El barco atraca en el extremo de un largo muelle de tablas, junto a una frecuentada playita en la que rompen las olas con cierta fuerza. Trepamos una elevación natural y pronto alcanzamos el conjunto de mansiones que se apiñan formando el caso urbano de Gorée. Las calles son estrechas, pensadas para que la proximidad de las casas facilite una sombra natural al transeúnte. Las fachadas, ventanas, balcones y detalles ornamentales hacen pensar en casas de adinerados pescadores franceses. Todo en Gorée es muy francés, y quizá más específicamente, muy bretón.
Nos explican que estas eran las casas desde las que las “Señoras” dirigían el negocio del trasiego de esclavos.

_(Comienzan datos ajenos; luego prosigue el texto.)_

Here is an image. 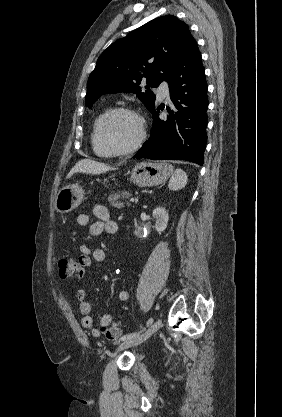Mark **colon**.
I'll return each instance as SVG.
<instances>
[{
  "instance_id": "colon-1",
  "label": "colon",
  "mask_w": 282,
  "mask_h": 417,
  "mask_svg": "<svg viewBox=\"0 0 282 417\" xmlns=\"http://www.w3.org/2000/svg\"><path fill=\"white\" fill-rule=\"evenodd\" d=\"M60 276L63 278L73 277L81 275L84 271V266H74V258L62 257L59 261ZM106 338L110 343H113L116 339L123 338V331L120 330L119 323H112L106 331Z\"/></svg>"
}]
</instances>
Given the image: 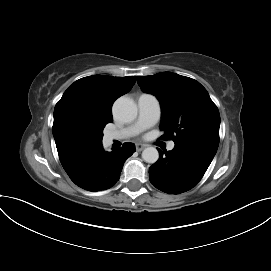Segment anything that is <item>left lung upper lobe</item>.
<instances>
[{
  "label": "left lung upper lobe",
  "mask_w": 271,
  "mask_h": 271,
  "mask_svg": "<svg viewBox=\"0 0 271 271\" xmlns=\"http://www.w3.org/2000/svg\"><path fill=\"white\" fill-rule=\"evenodd\" d=\"M146 93L155 95L162 108L161 138L194 141L218 148L220 114L206 89L196 80L176 73L162 72L138 76Z\"/></svg>",
  "instance_id": "left-lung-upper-lobe-1"
}]
</instances>
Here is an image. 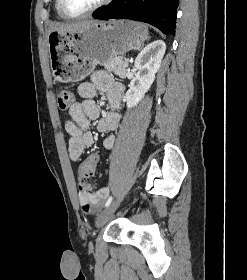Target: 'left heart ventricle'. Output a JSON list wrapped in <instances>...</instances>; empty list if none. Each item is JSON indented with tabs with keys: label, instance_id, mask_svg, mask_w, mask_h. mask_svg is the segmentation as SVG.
<instances>
[{
	"label": "left heart ventricle",
	"instance_id": "obj_1",
	"mask_svg": "<svg viewBox=\"0 0 247 280\" xmlns=\"http://www.w3.org/2000/svg\"><path fill=\"white\" fill-rule=\"evenodd\" d=\"M100 0H65L66 8L70 13L78 14L88 10Z\"/></svg>",
	"mask_w": 247,
	"mask_h": 280
}]
</instances>
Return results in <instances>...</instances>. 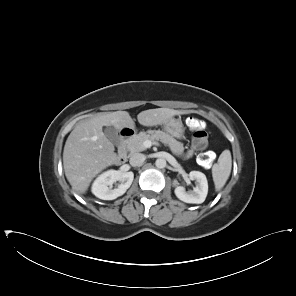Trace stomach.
<instances>
[{
  "mask_svg": "<svg viewBox=\"0 0 296 296\" xmlns=\"http://www.w3.org/2000/svg\"><path fill=\"white\" fill-rule=\"evenodd\" d=\"M164 130L167 134L178 140L185 139V127L181 119H171L164 125Z\"/></svg>",
  "mask_w": 296,
  "mask_h": 296,
  "instance_id": "1",
  "label": "stomach"
}]
</instances>
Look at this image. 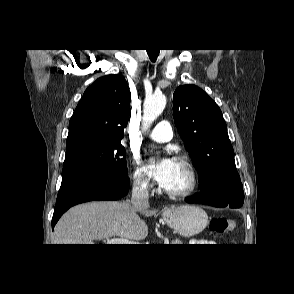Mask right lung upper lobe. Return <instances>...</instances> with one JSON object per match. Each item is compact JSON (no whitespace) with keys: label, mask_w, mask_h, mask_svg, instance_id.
<instances>
[{"label":"right lung upper lobe","mask_w":294,"mask_h":294,"mask_svg":"<svg viewBox=\"0 0 294 294\" xmlns=\"http://www.w3.org/2000/svg\"><path fill=\"white\" fill-rule=\"evenodd\" d=\"M130 96L124 77L111 74L97 79L71 117L66 144L81 140L121 142L130 115Z\"/></svg>","instance_id":"1"}]
</instances>
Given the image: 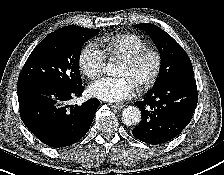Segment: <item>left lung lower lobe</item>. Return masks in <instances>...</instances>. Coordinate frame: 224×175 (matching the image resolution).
Segmentation results:
<instances>
[{"label":"left lung lower lobe","mask_w":224,"mask_h":175,"mask_svg":"<svg viewBox=\"0 0 224 175\" xmlns=\"http://www.w3.org/2000/svg\"><path fill=\"white\" fill-rule=\"evenodd\" d=\"M198 102L194 76H180L153 87L135 105L142 121L132 131L142 142L158 145L177 137L189 124Z\"/></svg>","instance_id":"left-lung-lower-lobe-1"}]
</instances>
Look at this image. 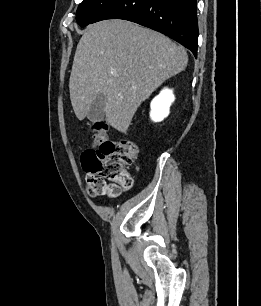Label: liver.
<instances>
[{
    "label": "liver",
    "mask_w": 261,
    "mask_h": 306,
    "mask_svg": "<svg viewBox=\"0 0 261 306\" xmlns=\"http://www.w3.org/2000/svg\"><path fill=\"white\" fill-rule=\"evenodd\" d=\"M187 63L183 47L151 29L121 19L89 25L77 45L70 75L74 113L83 120L102 93L106 121L126 133L141 103Z\"/></svg>",
    "instance_id": "obj_1"
}]
</instances>
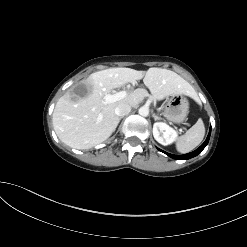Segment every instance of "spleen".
<instances>
[{
  "instance_id": "obj_1",
  "label": "spleen",
  "mask_w": 247,
  "mask_h": 247,
  "mask_svg": "<svg viewBox=\"0 0 247 247\" xmlns=\"http://www.w3.org/2000/svg\"><path fill=\"white\" fill-rule=\"evenodd\" d=\"M205 135V126L202 119L198 121L186 132L180 136L176 142V149L180 153H188L195 149L203 140Z\"/></svg>"
}]
</instances>
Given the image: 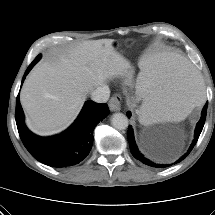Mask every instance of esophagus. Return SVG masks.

Estas mujeres eran mestizas hijas de europeo y africana, y su posición social prominente duró siglos, tanto como
el tráfico de carne humana hacia América. Contra lo que suele creerse, y contra la versión local de la trata, el comercio de esclavos era una actividad económica floreciente en toda la costa occidental africana antes de la llegada de los europeos; lo que hicieron éstos fue organizarla y conferirle el carácter y proporciones industriales que llegó a tener en sus momentos más álgidos, y convertir en trasantlántica la dimensión antes local de este tráfico infame.
Gorée era una especie de gran corral donde se encerraba a los esclavos cazados en amplios territorios del actual Senegal, antes de ser embarcados con destino a las colonias del Nuevo Mundo. En esta especie de castillo natural, alejado de la costa, aguardaban antes de emprender un viaje del que ninguno regresaba y en el transcurso del cual muchos morían sin volver a pisar tierra. Sólo los más fuertes llegaban vivos a América.
Entramos en la Maison des Esclaves, un museo de piedra que testimonia los horrores de la trata de esclavos. La casa, de dos pisos, mantiene la
disposición original: un gran patio rodeado de pequeñas habitaciones –celdas, en realidad- donde se recluía a los esclavos antes de ser embarcados, y luego habitaciones más amplias en el piso superior donde probablemente se desarrollaba la parte administrativo-comercial de la trata. Casi frente a la puerta principal del recinto, un arco bajo dá acceso a un pequeño túnel abovedado que desemboca en un terraplén, desde el cual apenas hay unos pasos hasta la orilla del mar: por allí salían los infelices esclavos, rumbo a los barcos donde eran amontonados y transportados al otro lado del mar. Ese túnel abovedado conducía pues directamente al Infierno.
La trata de esclavos duró tanto como el tipo de sociedad que de ella se servía. La Revolución Industrial hizo que las fábricas desplazaran como centros neurálgicos de la economía a las grandes plantaciones agrícolas, y por tanto los esclavos que trabajaban la tierra dejaron de ser útiles. El comercio de seres humanos entre Africa y América decayó a principios del siglo XIX, aunque no se extinguió totalmente sino en las últimas décadas de
esa centuria.
En una plaza polvorienta a espaldas del núcleo principal de mansiones, se levanta la iglesia de Gorée, blanca y de regulares proporciones, aunque hoy bastante ajada y destartalada. Delante hay un árbol enorme y copudo, como en cualquier pueblo por encima del Estrecho de Gibraltar. Porque Gorée era aparentemente una población europea como otra cualquiera, y sus habitantes blancos y mulatos practicaban en ella los ritos religiosos y sociales propios de la cultura europea. Da grima pensar que en esta iglesia se celebraban ceremonias religiosas y se invocaba al Dios cristiano, mientras a pocos pasos de allí hombres, mujeres y niños gemían bajo el peso de las cadenas que mordían su carne destrozada por los golpes.
Hoy Gorée es una especie de santuario de la memoria. Y un gran negocio turístico. Quizá esta última faceta desvirtúe un tanto la primera, pero a pesar de todo la isla sigue cumpliendo un papel esencial en la transmisión del recuerdo de la infamia mayor de la Historia.